▸ **Problem**
Each entry, in full: copy it out exactly.
--*--
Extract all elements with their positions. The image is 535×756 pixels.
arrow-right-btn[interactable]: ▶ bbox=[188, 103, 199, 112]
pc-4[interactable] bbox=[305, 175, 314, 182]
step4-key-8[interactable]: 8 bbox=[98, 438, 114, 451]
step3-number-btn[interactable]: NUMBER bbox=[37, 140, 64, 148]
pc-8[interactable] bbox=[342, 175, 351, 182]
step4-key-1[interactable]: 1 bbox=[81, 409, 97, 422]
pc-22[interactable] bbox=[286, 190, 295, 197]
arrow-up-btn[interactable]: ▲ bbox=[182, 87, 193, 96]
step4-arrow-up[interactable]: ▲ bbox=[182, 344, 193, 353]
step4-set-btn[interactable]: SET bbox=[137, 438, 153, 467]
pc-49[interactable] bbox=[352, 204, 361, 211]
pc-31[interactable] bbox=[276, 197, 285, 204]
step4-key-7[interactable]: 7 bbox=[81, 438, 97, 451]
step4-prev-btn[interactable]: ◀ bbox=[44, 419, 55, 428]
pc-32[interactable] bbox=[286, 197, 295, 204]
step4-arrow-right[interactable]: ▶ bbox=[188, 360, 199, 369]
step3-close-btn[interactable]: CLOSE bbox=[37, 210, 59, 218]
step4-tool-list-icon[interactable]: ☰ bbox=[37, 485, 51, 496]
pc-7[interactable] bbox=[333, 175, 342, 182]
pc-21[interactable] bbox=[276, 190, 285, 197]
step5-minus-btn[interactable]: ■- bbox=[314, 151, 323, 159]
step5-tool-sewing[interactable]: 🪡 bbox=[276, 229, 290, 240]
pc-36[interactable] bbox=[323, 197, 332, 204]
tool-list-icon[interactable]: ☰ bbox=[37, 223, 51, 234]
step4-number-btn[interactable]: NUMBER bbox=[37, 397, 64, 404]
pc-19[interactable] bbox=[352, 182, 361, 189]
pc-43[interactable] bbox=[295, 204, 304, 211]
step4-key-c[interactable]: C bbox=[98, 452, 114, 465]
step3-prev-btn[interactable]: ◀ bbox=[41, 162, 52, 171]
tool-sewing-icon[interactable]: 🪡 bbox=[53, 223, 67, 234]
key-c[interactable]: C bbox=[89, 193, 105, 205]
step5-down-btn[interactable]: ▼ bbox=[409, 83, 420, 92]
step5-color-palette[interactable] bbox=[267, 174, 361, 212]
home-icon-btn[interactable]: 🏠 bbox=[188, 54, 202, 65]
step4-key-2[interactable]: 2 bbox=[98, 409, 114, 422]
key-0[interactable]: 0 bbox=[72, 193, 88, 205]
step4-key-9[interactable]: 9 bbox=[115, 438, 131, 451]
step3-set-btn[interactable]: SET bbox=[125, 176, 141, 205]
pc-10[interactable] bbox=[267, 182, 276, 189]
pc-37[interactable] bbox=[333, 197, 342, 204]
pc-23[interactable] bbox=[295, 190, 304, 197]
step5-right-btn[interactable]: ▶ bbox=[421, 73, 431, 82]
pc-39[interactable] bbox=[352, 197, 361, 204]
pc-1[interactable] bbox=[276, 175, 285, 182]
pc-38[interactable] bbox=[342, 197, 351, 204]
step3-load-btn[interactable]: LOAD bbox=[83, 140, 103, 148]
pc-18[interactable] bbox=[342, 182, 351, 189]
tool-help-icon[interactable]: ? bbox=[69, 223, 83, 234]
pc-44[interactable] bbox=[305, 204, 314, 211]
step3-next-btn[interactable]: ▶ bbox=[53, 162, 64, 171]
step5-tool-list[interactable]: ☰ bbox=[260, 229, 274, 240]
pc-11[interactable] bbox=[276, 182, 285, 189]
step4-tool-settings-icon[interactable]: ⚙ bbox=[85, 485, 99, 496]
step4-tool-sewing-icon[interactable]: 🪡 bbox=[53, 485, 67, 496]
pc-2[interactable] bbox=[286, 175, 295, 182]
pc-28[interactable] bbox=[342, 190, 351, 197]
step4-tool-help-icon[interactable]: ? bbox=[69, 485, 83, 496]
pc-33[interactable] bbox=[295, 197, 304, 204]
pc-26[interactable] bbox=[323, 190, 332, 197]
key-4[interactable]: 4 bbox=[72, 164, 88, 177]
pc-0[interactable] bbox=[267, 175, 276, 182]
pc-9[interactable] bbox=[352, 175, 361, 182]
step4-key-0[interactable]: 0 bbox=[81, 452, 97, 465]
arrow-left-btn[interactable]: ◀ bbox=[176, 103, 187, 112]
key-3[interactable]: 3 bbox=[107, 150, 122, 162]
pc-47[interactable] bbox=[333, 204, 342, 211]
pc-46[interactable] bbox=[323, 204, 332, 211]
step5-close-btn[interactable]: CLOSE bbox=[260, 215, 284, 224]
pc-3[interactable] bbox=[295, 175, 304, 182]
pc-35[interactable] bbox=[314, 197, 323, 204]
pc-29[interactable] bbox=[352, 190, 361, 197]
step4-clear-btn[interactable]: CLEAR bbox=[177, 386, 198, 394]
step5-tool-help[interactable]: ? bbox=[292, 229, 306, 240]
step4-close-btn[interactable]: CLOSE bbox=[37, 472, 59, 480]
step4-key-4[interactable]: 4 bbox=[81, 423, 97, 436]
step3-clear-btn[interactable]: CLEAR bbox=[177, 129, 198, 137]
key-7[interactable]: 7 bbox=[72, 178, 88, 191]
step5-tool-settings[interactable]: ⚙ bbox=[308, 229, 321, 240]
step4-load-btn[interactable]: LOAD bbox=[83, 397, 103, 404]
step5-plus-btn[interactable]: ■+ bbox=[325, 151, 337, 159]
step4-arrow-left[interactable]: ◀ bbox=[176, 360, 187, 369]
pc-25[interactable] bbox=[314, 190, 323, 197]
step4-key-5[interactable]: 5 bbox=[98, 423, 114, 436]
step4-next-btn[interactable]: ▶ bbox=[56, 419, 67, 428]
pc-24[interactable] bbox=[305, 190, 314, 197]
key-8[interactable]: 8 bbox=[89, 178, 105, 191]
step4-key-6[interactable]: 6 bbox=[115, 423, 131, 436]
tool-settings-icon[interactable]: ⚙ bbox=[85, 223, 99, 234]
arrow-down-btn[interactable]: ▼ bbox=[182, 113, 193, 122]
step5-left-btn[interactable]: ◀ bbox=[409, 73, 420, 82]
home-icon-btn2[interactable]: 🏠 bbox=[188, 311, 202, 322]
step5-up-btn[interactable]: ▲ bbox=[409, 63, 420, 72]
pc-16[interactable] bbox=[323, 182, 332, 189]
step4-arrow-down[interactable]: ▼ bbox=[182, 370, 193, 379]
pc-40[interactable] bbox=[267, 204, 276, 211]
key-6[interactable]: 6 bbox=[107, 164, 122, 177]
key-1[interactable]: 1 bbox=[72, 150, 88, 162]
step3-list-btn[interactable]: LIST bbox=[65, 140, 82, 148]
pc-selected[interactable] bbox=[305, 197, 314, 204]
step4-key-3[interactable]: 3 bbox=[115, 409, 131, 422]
--*--
▸ **Exercise response**
Extract all elements with their positions. The image is 535×756 pixels.
arrow-right-btn[interactable]: ▶ bbox=[188, 103, 199, 112]
pc-4[interactable] bbox=[305, 175, 314, 182]
step4-key-8[interactable]: 8 bbox=[98, 438, 114, 451]
step3-number-btn[interactable]: NUMBER bbox=[37, 140, 64, 148]
pc-8[interactable] bbox=[342, 175, 351, 182]
step4-key-1[interactable]: 1 bbox=[81, 409, 97, 422]
pc-22[interactable] bbox=[286, 190, 295, 197]
arrow-up-btn[interactable]: ▲ bbox=[182, 87, 193, 96]
step4-arrow-up[interactable]: ▲ bbox=[182, 344, 193, 353]
step4-set-btn[interactable]: SET bbox=[137, 438, 153, 467]
pc-49[interactable] bbox=[352, 204, 361, 211]
pc-31[interactable] bbox=[276, 197, 285, 204]
step4-key-7[interactable]: 7 bbox=[81, 438, 97, 451]
step4-prev-btn[interactable]: ◀ bbox=[44, 419, 55, 428]
pc-32[interactable] bbox=[286, 197, 295, 204]
step4-arrow-right[interactable]: ▶ bbox=[188, 360, 199, 369]
step3-close-btn[interactable]: CLOSE bbox=[37, 210, 59, 218]
step4-tool-list-icon[interactable]: ☰ bbox=[37, 485, 51, 496]
pc-7[interactable] bbox=[333, 175, 342, 182]
pc-21[interactable] bbox=[276, 190, 285, 197]
step5-minus-btn[interactable]: ■- bbox=[314, 151, 323, 159]
step5-tool-sewing[interactable]: 🪡 bbox=[276, 229, 290, 240]
pc-36[interactable] bbox=[323, 197, 332, 204]
tool-list-icon[interactable]: ☰ bbox=[37, 223, 51, 234]
step4-number-btn[interactable]: NUMBER bbox=[37, 397, 64, 404]
pc-19[interactable] bbox=[352, 182, 361, 189]
pc-43[interactable] bbox=[295, 204, 304, 211]
step4-key-c[interactable]: C bbox=[98, 452, 114, 465]
step3-prev-btn[interactable]: ◀ bbox=[41, 162, 52, 171]
tool-sewing-icon[interactable]: 🪡 bbox=[53, 223, 67, 234]
key-c[interactable]: C bbox=[89, 193, 105, 205]
step5-down-btn[interactable]: ▼ bbox=[409, 83, 420, 92]
step5-color-palette[interactable] bbox=[267, 174, 361, 212]
home-icon-btn[interactable]: 🏠 bbox=[188, 54, 202, 65]
step4-key-2[interactable]: 2 bbox=[98, 409, 114, 422]
key-0[interactable]: 0 bbox=[72, 193, 88, 205]
step4-key-9[interactable]: 9 bbox=[115, 438, 131, 451]
step3-set-btn[interactable]: SET bbox=[125, 176, 141, 205]
pc-10[interactable] bbox=[267, 182, 276, 189]
pc-37[interactable] bbox=[333, 197, 342, 204]
pc-23[interactable] bbox=[295, 190, 304, 197]
step5-right-btn[interactable]: ▶ bbox=[421, 73, 431, 82]
pc-39[interactable] bbox=[352, 197, 361, 204]
pc-1[interactable] bbox=[276, 175, 285, 182]
pc-38[interactable] bbox=[342, 197, 351, 204]
step3-load-btn[interactable]: LOAD bbox=[83, 140, 103, 148]
pc-18[interactable] bbox=[342, 182, 351, 189]
tool-help-icon[interactable]: ? bbox=[69, 223, 83, 234]
pc-44[interactable] bbox=[305, 204, 314, 211]
step3-next-btn[interactable]: ▶ bbox=[53, 162, 64, 171]
step5-tool-list[interactable]: ☰ bbox=[260, 229, 274, 240]
pc-11[interactable] bbox=[276, 182, 285, 189]
step4-tool-settings-icon[interactable]: ⚙ bbox=[85, 485, 99, 496]
step4-tool-sewing-icon[interactable]: 🪡 bbox=[53, 485, 67, 496]
pc-2[interactable] bbox=[286, 175, 295, 182]
pc-28[interactable] bbox=[342, 190, 351, 197]
step4-tool-help-icon[interactable]: ? bbox=[69, 485, 83, 496]
pc-33[interactable] bbox=[295, 197, 304, 204]
pc-26[interactable] bbox=[323, 190, 332, 197]
key-4[interactable]: 4 bbox=[72, 164, 88, 177]
pc-0[interactable] bbox=[267, 175, 276, 182]
pc-9[interactable] bbox=[352, 175, 361, 182]
step4-key-0[interactable]: 0 bbox=[81, 452, 97, 465]
arrow-left-btn[interactable]: ◀ bbox=[176, 103, 187, 112]
key-3[interactable]: 3 bbox=[107, 150, 122, 162]
pc-47[interactable] bbox=[333, 204, 342, 211]
pc-46[interactable] bbox=[323, 204, 332, 211]
step5-close-btn[interactable]: CLOSE bbox=[260, 215, 284, 224]
pc-3[interactable] bbox=[295, 175, 304, 182]
pc-35[interactable] bbox=[314, 197, 323, 204]
pc-29[interactable] bbox=[352, 190, 361, 197]
step4-clear-btn[interactable]: CLEAR bbox=[177, 386, 198, 394]
step5-tool-help[interactable]: ? bbox=[292, 229, 306, 240]
step4-close-btn[interactable]: CLOSE bbox=[37, 472, 59, 480]
step4-key-4[interactable]: 4 bbox=[81, 423, 97, 436]
step3-clear-btn[interactable]: CLEAR bbox=[177, 129, 198, 137]
key-7[interactable]: 7 bbox=[72, 178, 88, 191]
step5-tool-settings[interactable]: ⚙ bbox=[308, 229, 321, 240]
step4-load-btn[interactable]: LOAD bbox=[83, 397, 103, 404]
step5-plus-btn[interactable]: ■+ bbox=[325, 151, 337, 159]
step4-arrow-left[interactable]: ◀ bbox=[176, 360, 187, 369]
pc-25[interactable] bbox=[314, 190, 323, 197]
step4-key-5[interactable]: 5 bbox=[98, 423, 114, 436]
step4-next-btn[interactable]: ▶ bbox=[56, 419, 67, 428]
pc-24[interactable] bbox=[305, 190, 314, 197]
key-8[interactable]: 8 bbox=[89, 178, 105, 191]
step4-key-6[interactable]: 6 bbox=[115, 423, 131, 436]
tool-settings-icon[interactable]: ⚙ bbox=[85, 223, 99, 234]
arrow-down-btn[interactable]: ▼ bbox=[182, 113, 193, 122]
step5-left-btn[interactable]: ◀ bbox=[409, 73, 420, 82]
home-icon-btn2[interactable]: 🏠 bbox=[188, 311, 202, 322]
step5-up-btn[interactable]: ▲ bbox=[409, 63, 420, 72]
pc-16[interactable] bbox=[323, 182, 332, 189]
step4-arrow-down[interactable]: ▼ bbox=[182, 370, 193, 379]
pc-40[interactable] bbox=[267, 204, 276, 211]
key-6[interactable]: 6 bbox=[107, 164, 122, 177]
key-1[interactable]: 1 bbox=[72, 150, 88, 162]
step3-list-btn[interactable]: LIST bbox=[65, 140, 82, 148]
pc-selected[interactable] bbox=[305, 197, 314, 204]
step4-key-3[interactable]: 3 bbox=[115, 409, 131, 422]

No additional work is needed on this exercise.